Which leads to my final point… to a far greater extent than was the case when Curmie was a young man, the electorate is segregated. Whereas there was once a moment in time when Curmie preferred Candidate X on one issue but Candidate Y on another, it’s seldom the case now that Curmie agrees with any Republican on virtually anything substantive. Even on issues where the Dems are terrible (e.g., education), the GOP manages to be worse… in Curmie’s opinion, of course. Curmie has probably a little over 1200 Facebook friends who are American citizens of voting age. How many voted for Trump? Obviously, I don’t know exactly, but it’s even money the total is in single digits. 

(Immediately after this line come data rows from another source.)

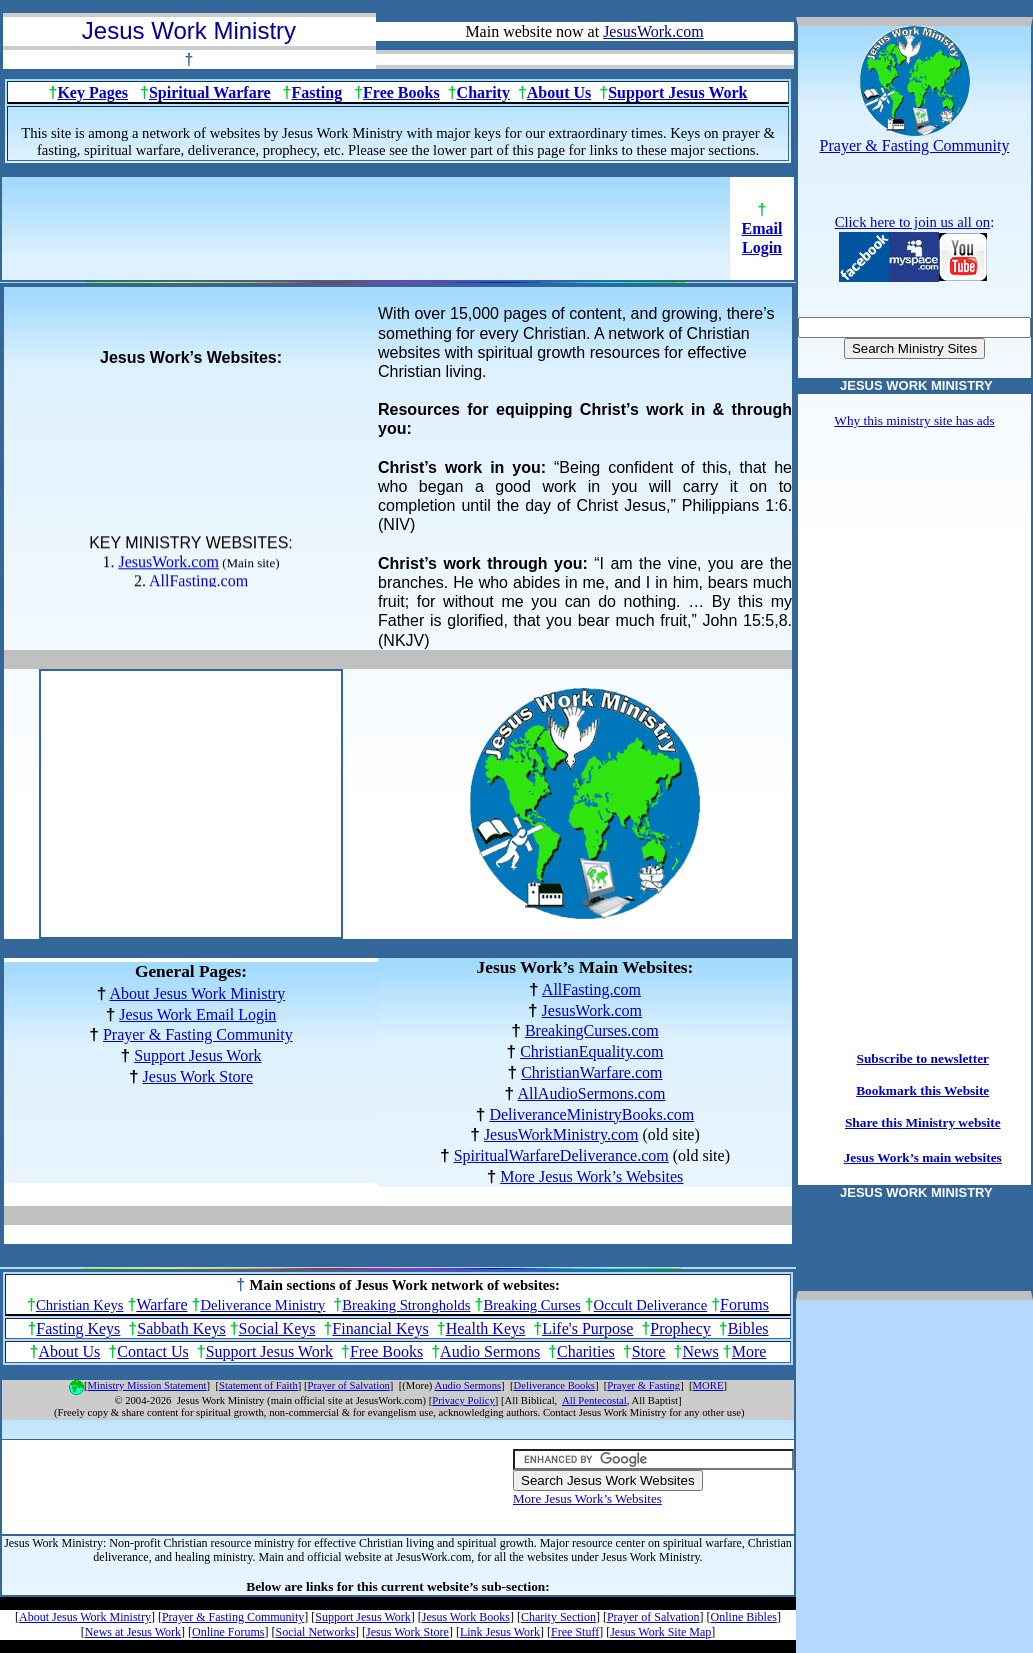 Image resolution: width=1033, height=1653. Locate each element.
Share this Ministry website (923, 1122)
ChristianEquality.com (591, 1051)
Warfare (161, 1304)
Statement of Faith (258, 1385)
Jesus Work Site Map (660, 1632)
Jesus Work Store (198, 1076)
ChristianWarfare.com (591, 1072)
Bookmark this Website (922, 1090)
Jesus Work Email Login (197, 1014)
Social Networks (315, 1632)
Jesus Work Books (466, 1617)
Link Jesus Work (500, 1632)
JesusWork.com (168, 564)
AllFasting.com (198, 583)
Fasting (317, 92)
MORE (708, 1385)
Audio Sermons (490, 1351)
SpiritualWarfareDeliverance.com (561, 1155)
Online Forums (228, 1632)
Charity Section (558, 1617)
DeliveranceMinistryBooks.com (591, 1114)
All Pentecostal (594, 1400)
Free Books (401, 92)
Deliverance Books (554, 1385)
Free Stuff (575, 1632)
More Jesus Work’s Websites (591, 1176)
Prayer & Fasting (643, 1385)
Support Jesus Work (677, 92)
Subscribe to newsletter (923, 1058)
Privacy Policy (463, 1400)
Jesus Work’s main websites (923, 1157)
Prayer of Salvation (349, 1385)
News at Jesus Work (133, 1632)
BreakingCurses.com (592, 1030)
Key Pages (92, 92)
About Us (559, 92)
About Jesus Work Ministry (198, 993)
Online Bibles (744, 1617)
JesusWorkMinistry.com (561, 1134)
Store (649, 1351)
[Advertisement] (366, 235)
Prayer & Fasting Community (198, 1034)
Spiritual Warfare (210, 92)
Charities (586, 1351)
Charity (483, 92)
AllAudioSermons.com (591, 1093)
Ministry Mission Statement (147, 1385)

Indeed, on Curmie’s friends list, the number of lifelong Republicans whom I know voted for Biden outnumber the Trump supporters. That said, I don’t think that Biden got over 90% of the votes last month. We tend to gravitate towards others with similar beliefs; some of us understand that. Curmie may be disappointed that tens of millions of people voted for someone I consider a charlatan, a grifter, and the least qualified candidate nominated by a major party in my lifetime (Curmie was born during the Eisenhower administration): but that doesn’t mean I deny those votes were there. Living in a Congressional district that routinely re-elects an idiot like Gohmert by landslide margins has its moments of terror, but I’m not arguing that the election was “fixed.” 

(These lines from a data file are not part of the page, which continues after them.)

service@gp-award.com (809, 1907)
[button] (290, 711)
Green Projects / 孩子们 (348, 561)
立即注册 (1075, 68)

 Trump supporters—a lot of them, anyway—don’t get that, especially when their Dear Leader tells them otherwise. All of their friends wear MAGA hats and carry Confederate battle flags, so everyone does… other than that tiny minority of libtards, of course: snowflakes who have far too much power and think epidemiologists know more than high school dropout Uncle Jethro does about controlling pandemics. So it makes sense to them that Trump got millions more votes than that socialist Biden. They might not be able to define socialism, but they heard Hannity say it like it was an insult, and so it must be. This particular version of tunnel vision is not a specifically conservative trait, of course—there were certainly Clintonites who reacted in a similar manner—but this year’s iteration is qualitatively and quantitatively greater and therefore more problematic. 
 
Anyone actually paying attention, of course, has long known that Trump and his minions couldn’t care less about the nation they purport to serve. They’re interested in literally nothing but how they can benefit themselves, their families, their fat-cat cronies, and (occasionally) the fawning underlings who believe themselves to be friends. But these futile (because disingenuous) lawsuits are a step beyond mere narcissism, mere Machiavellian amorality. This is an intentional attempt to undermine American democracy, and it has to stop.